__YOUR GOAL__
Starting with the line where "dan Liverpool Mengakhiri" appears, print every line through the end of the entries below exactly as it stands, and leave out the pictures.

[Opening DATASET RECORDS section]

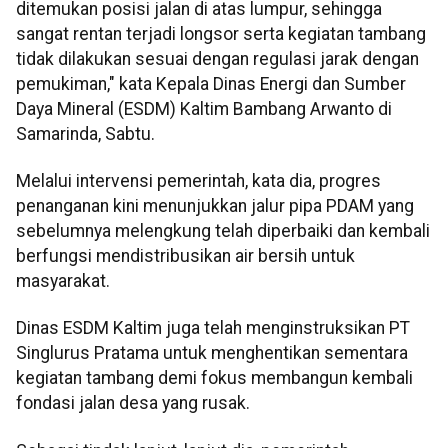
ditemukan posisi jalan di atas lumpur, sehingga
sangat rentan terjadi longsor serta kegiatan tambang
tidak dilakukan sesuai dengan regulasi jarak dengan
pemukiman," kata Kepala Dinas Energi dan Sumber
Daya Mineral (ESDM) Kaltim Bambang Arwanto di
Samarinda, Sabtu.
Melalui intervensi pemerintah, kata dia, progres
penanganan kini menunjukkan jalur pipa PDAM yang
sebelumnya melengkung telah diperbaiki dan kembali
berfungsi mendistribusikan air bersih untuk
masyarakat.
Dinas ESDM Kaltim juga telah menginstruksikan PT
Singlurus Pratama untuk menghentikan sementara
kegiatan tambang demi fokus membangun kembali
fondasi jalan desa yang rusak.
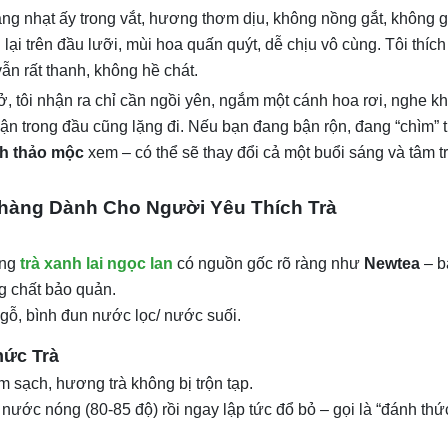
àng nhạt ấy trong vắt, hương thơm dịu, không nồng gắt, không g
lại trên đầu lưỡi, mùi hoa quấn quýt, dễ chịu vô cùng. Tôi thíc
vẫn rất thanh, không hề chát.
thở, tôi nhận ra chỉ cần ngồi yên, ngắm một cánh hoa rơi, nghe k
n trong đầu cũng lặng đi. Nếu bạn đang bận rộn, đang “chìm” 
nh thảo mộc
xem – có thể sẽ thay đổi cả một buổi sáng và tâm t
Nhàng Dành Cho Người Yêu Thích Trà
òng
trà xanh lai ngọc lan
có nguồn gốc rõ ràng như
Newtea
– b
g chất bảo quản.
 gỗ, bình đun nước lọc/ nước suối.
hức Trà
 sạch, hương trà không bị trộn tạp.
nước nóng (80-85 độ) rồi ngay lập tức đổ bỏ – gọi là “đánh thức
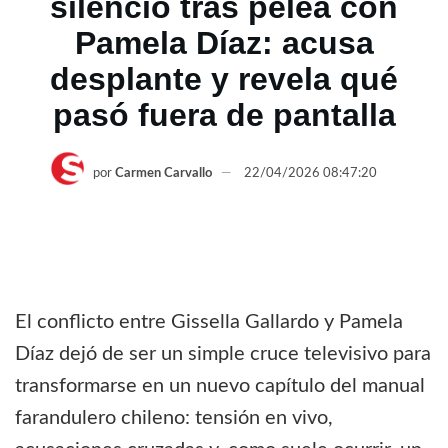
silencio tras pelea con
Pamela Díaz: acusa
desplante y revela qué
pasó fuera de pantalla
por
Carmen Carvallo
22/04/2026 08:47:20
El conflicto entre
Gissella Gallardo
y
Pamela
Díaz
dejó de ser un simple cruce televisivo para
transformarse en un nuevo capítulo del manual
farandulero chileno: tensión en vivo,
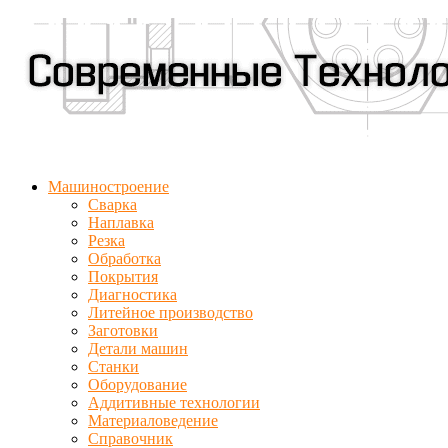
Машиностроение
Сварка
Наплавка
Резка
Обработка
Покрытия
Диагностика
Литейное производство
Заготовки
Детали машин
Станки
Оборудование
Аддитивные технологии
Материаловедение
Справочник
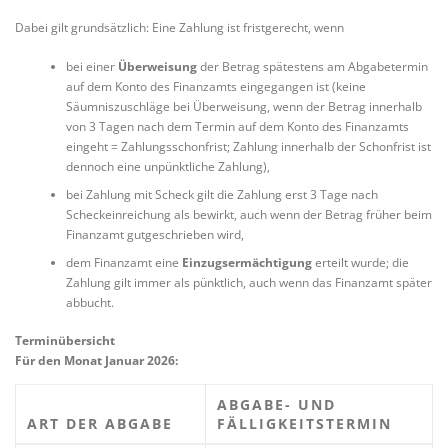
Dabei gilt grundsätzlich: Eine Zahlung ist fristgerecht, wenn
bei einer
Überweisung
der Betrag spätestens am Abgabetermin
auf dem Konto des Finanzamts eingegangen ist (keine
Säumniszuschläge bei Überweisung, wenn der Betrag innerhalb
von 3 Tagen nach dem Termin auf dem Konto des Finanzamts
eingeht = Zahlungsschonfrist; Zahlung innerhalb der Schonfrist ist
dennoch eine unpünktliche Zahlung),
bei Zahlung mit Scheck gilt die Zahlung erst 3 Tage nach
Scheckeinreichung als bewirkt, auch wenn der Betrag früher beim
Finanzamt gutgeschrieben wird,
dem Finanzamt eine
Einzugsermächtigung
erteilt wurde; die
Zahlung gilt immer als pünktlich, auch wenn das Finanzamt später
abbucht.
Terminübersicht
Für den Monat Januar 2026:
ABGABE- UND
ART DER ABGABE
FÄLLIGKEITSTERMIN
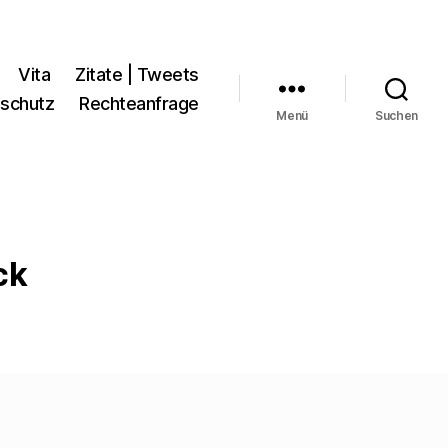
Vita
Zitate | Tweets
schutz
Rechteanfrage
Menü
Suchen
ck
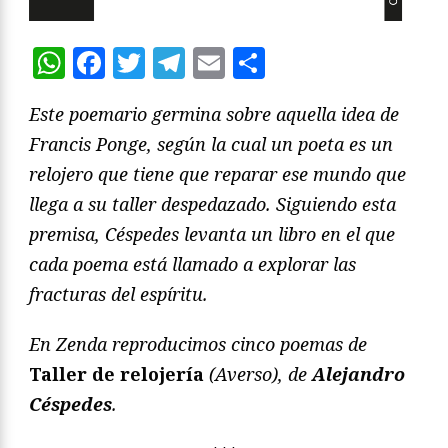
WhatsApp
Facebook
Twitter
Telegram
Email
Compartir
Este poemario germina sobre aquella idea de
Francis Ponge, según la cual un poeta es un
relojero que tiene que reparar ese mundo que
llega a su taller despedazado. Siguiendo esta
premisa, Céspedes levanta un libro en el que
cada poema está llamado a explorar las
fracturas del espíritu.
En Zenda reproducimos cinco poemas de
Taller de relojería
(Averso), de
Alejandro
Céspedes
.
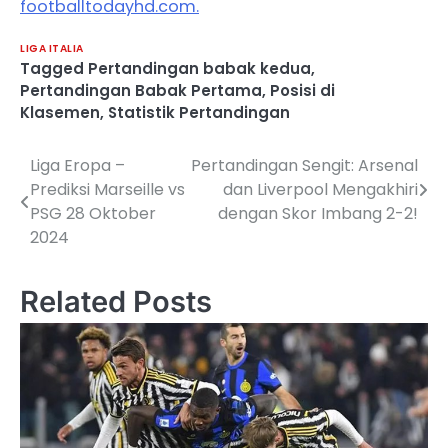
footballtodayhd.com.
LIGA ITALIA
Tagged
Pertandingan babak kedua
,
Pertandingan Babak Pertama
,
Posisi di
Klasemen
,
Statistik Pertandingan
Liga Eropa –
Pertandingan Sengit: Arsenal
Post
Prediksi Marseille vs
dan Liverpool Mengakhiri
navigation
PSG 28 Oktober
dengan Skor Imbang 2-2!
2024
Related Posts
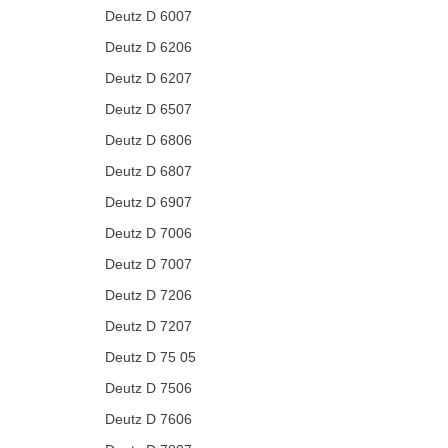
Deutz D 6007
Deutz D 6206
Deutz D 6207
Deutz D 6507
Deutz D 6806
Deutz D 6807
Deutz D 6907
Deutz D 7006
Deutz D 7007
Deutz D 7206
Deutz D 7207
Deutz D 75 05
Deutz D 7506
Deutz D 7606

[Closing DATASET RECORDS section]

__WRITTEN RESPONSE__
dan Liverpool Mengakhiri
navigation
PSG 28 Oktober
dengan Skor Imbang 2-2!
2024
Related Posts
Deutz D 6007
Deutz D 6206
Deutz D 6207
Deutz D 6507
Deutz D 6806
Deutz D 6807
Deutz D 6907
Deutz D 7006
Deutz D 7007
Deutz D 7206
Deutz D 7207
Deutz D 75 05
Deutz D 7506
Deutz D 7606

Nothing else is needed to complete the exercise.